Validation of inter-day precision
Aqueous solutions of quinine at 0.025, 0.1, 0.25,
0.5 and 1.0 mmol were measured in triplicate on days 1, 2 and 3 to
measure E-tongue data reproducibility on different days. In
addition, the RSD of E-tongue measurements over the three days was
calculated.
Analysis of the taste of TCMs with
different degrees of bitterness
In the present study 35 Chinese herbs (lot no.
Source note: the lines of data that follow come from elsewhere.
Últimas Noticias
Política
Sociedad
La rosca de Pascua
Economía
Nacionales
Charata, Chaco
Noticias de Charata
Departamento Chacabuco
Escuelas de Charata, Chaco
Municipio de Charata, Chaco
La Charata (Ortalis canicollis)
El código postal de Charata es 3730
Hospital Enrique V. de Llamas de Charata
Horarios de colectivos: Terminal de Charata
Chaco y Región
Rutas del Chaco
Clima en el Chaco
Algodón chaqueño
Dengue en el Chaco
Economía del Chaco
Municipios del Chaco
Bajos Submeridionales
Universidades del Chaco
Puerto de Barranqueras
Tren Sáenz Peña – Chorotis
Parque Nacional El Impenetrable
20110224; Henan Zhongyi Pharmaceutical Co., Ltd., Zhengzhou, China)
were selected from the ‘Pharmacopoeia of the People's Republic of
China’ (29). This text describes
the TCMs used in the present study by the following
characteristics: Light smell, tasteless; light smell, slightly
bitter taste; light smell, bitter taste; and light smell, very
strong bitter taste. The tastes described were evaluated using a
human taster panel according to the degree of bitterness (30–32). TCM
samples, prepared as described above, were measured using the
E-tongue under the optimized conditions described above.
The results of E-tongue measurements and the human
taste panel were evaluated using the robust regression analysis
method (33,34). E-tongue measurements of 6 samples
were excluded, using standardized residuals and score distance as
indicators. These findings were in preparation for a publication
elsewhere (35). The remaining 29
samples were grouped into two classes or three classes (Table I), based upon their bitterness levels
(I–V) described by Liu et al (30). A two-dimensional bitterness
classification model was established by considering level I as a
class and grouping levels II, III, IV and V as the second class.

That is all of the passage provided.